(ORDO NEWS) — The news that movie star Bruce Willis has retired from acting due to aphasia has brought attention to this little-understood communication disorder. Here’s what you should know.
What is aphasia?
“Aphasia means that a person has a language problem they were not born with,” explains Hugo Botha, a neurologist at the Mayo Clinic in Minnesota.
The most common cause is a stroke or head injury – and experts stress that while aphasia can affect the production and understanding of both spoken and written language, it usually does not affect intelligence.
About 2 million Americans suffer from the condition, according to the National Aphasia Association, making it more common than Parkinson’s, cerebral palsy, or muscular dystrophy.
A 2016 survey by the same group found that less than 9 percent of people know what it is.
Although it is usually triggered by a specific, one-time event, such as a stroke, “there are other possibilities, such as a neurodegenerative disease,” explains Brenda Rapp, a cognitive scientist at Johns Hopkins University.
In such cases, the damage is progressive, and therapy is aimed at preventing further loss of function.” Willis’s family did not provide a reason for his diagnosis in their statement.
What are the different forms?
The brain system that controls language is a “very complex machine” that includes choosing the right words, the appropriate mouth movement to say them, and understanding and deciphering their meaning, Rupp says.
Everyone has difficulty finding the right word from time to time, “but you can imagine that with aphasia it happens very often,” she added.
Physicians sometimes divide aphasia into broad clinical categories that correspond to where the brain injury occurred.
With expressive aphasia, people “usually understand quite well, but have difficulty speaking words,” says speech pathologist Brooke Hatfield of the American Speech Hearing Association (ASHA).
A person with this type of aphasia may use simple sentences like “I want to eat” to be understood.
In receptive aphasia, “words come easily, but they can be wrong words.
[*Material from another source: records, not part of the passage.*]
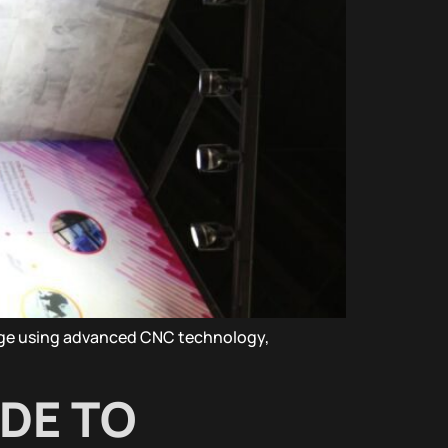
nage using advanced CNC technology,
IDE TO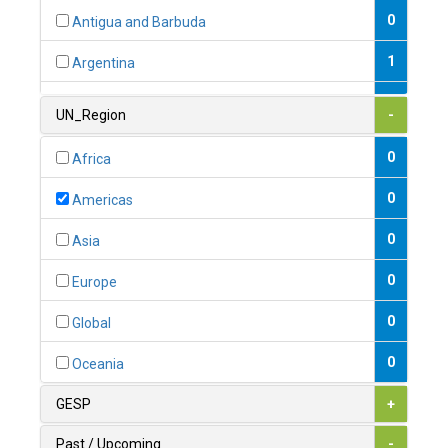
0
Antigua and Barbuda
1
Argentina
1
Armenia
UN_Region
-
0
Australia
0
Africa
0
Austria
0
Americas
1
Azerbaijan
0
Asia
0
Bahamas
0
Europe
1
Bahrain
0
Global
0
Bangladesh
0
Oceania
0
Barbados
GESP
+
1
Belarus
Past / Upcoming
-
And it’s hard for the person to understand what they’re hearing,” Hatfield adds.
The good news, says Hatfield, is that “everyone has a chance to get better” in the long run.
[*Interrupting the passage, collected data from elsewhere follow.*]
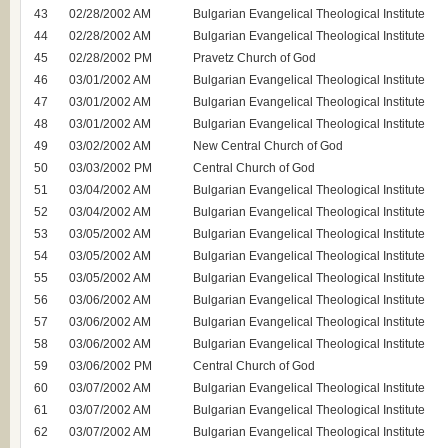
43
02/28/2002 AM
Bulgarian Evangelical Theological Institute
44
02/28/2002 AM
Bulgarian Evangelical Theological Institute
45
02/28/2002 PM
Pravetz Church of God
46
03/01/2002 AM
Bulgarian Evangelical Theological Institute
47
03/01/2002 AM
Bulgarian Evangelical Theological Institute
48
03/01/2002 AM
Bulgarian Evangelical Theological Institute
49
03/02/2002 AM
New Central Church of God
50
03/03/2002 PM
Central Church of God
51
03/04/2002 AM
Bulgarian Evangelical Theological Institute
52
03/04/2002 AM
Bulgarian Evangelical Theological Institute
53
03/05/2002 AM
Bulgarian Evangelical Theological Institute
54
03/05/2002 AM
Bulgarian Evangelical Theological Institute
55
03/05/2002 AM
Bulgarian Evangelical Theological Institute
56
03/06/2002 AM
Bulgarian Evangelical Theological Institute
57
03/06/2002 AM
Bulgarian Evangelical Theological Institute
58
03/06/2002 AM
Bulgarian Evangelical Theological Institute
59
03/06/2002 PM
Central Church of God
60
03/07/2002 AM
Bulgarian Evangelical Theological Institute
61
03/07/2002 AM
Bulgarian Evangelical Theological Institute
62
03/07/2002 AM
Bulgarian Evangelical Theological Institute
“There are people who had a stroke 30 years ago and are still working on their speech and communication and are still making progress.”
The brain is extremely plastic, and speech therapy can use other parts of the brain to “get around the obstacles” of damaged areas and make new connections, Rupp says.
Such therapy also teaches people to talk about a topic if they get stuck on a particular word.
Family members can also develop strategies to be better understood: “Things like shorter sentences and making sure you’re talking to a person in plain sight and not in another room and minimizing background noise,” Botha says.
Some people do well with assistive devices because their ability to write doesn’t suffer as much.” In the future, there are experimental therapies combining electrical brain stimulation with speech therapy that have shown promise in restoring function, Rapp says.
All the experts stressed the importance of patience. Aphasia can be frustrating and isolationist because “our relationships with other people depend a lot on being able to talk and connect with them,” Rupp says, which can lead to the person or their caregivers withdrawing into themselves.
“It’s like a sudden awakening in a country where you don’t speak the language,” Hatfield said, “rather it’s a change in basic cognitive abilities.